The NHS does not recommend high-dose vitamin C supplementation for healthy adults. There is no established benefit at megadose levels for most people, and the gut can complain: stomach pain, diarrhoea, and flatulence are the common side effects at doses above 1,000mg daily. The NHS note that taking less than 1,000mg a day is unlikely to cause harm, but the default recommendation remains to get vitamin C from food rather than from high-dose supplements.

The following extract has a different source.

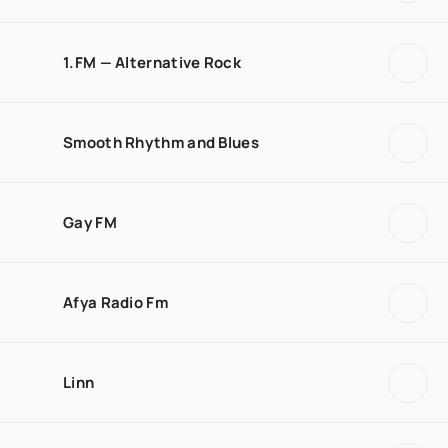
1.FM — Alternative Rock
Smooth Rhythm and Blues
Gay FM
Afya Radio Fm
Linn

For most adults, varying fruit and vegetables across the week is enough. The target is 40mg. A varied diet reaches it without counting anything.
Pair with non-haem iron
This is where vitamin C earns its place beyond the basics. The BDA notes that "eating plant-based non-haem iron with foods containing vitamin C can help your body absorb the iron." In practice, this means: a glass of orange juice with a lentil curry, a squeeze of lemon over wilted spinach, or strawberries alongside a bowl of fortified breakfast cereal. The vitamin C changes how your gut processes the iron, making the pairing more efficient than either food on its own.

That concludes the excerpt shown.